The story of the quartet’s rise and fall is told from the perspective of all four band members, the different seasons (Fall, Winter etc.) flashing on a screen above the stage to demonstrate this perspective shift. Though such a format presented a more ‘well-rounded’ story of the group’s success, this did have a significant effect on the musical’s pacing with some scenes forgotten as quickly as they started.

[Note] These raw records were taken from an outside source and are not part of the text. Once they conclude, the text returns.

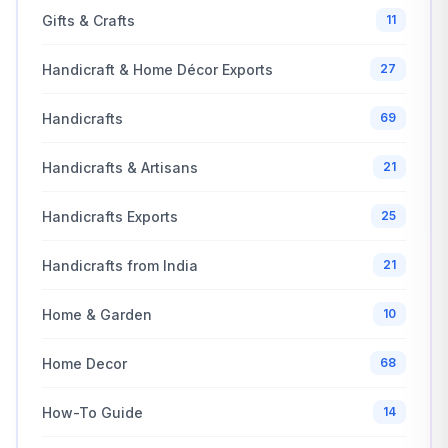
Gifts & Crafts
11
Handicraft & Home Décor Exports
27
Handicrafts
69
Handicrafts & Artisans
21
Handicrafts Exports
25
Handicrafts from India
21
Home & Garden
10
Home Decor
68
How-To Guide
14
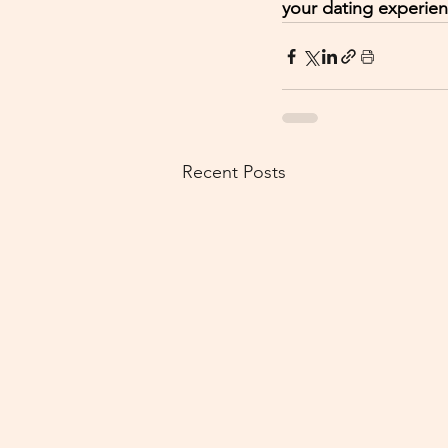
your dating experie
Recent Posts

This also led to some rather jarring tonal changes. The strangest perhaps was found at the end of the production where in the space of five minutes the audience mourns the death of Frankie’s daughter before jumping forward a decade to the band’s joyous induction into the Rock and Roll Hall of Fame. There is, simply put, too much history and character development to pack in to the two-and-a-half-hour show.
An impressive number of songs feature in the production but again we are unable to rest on any one scene for too long. The opening scenes are particularly fast-paced and almost discombobulating as we are shown the formation of the group. There is no concrete sense of how much time has passed between any given scene, and the occasional time stamp on the large screen would have been a helpful signpost for the audience.
The cast is phenomenal. The New Jersey accents are well executed though very occasionally border on comical especially when we are reminded of the group’s mob connections. Ben Joyce (making his West End debut) does an excellent job of delivering Valli’s iconic falsetto. His performance of Can’t Take My Eyes Off You is particularly beautiful and Joyce was visibly moved at the audience’s ecstatic response to his rendition.
Adam Bailey and Karl James Wilson (playing singers Bob Gaudio and Nick Massi respectively) are incredibly likeable and Benjamin Yates infuses the band’s ringleader Tommy De Vito with a braggadocious energy. The concluding speeches for each band member really allow the cast to come into their own and one cannot help feeling emotional as they update the audience on their lives in the present day.
There is a welcomed playfulness to the production. A particularly amusing moment occurs when Gaudio is implored to “play the f***ing song” in reference to Can’t Take My Eyes Off You which at half-way through the second half was still yet to be played. This outburst generated raucous laugh from the audience who surely felt as though the show was articulating how they were feeling about hearing the iconic tune.
The choreography (Sergio Trujillo) is fantastic. The quartet and the various backing dancers are all perfectly synced with Joyce demonstrating some particularly impressive moves. Though not necessarily true to life, this did add a great pizazz to the performances of the more upbeat songs.
The sets (Klara Zieglerova) were relatively simple with props used more often than backdrops to convey a certain location. Some particularly impressive staging came in the form of the band performing as if on television. Facing a prop camera to the side of the stage, the front view shot of the band performing played on the screen above the stage, interspersed with presumably real clips of crowds at Four Season performances.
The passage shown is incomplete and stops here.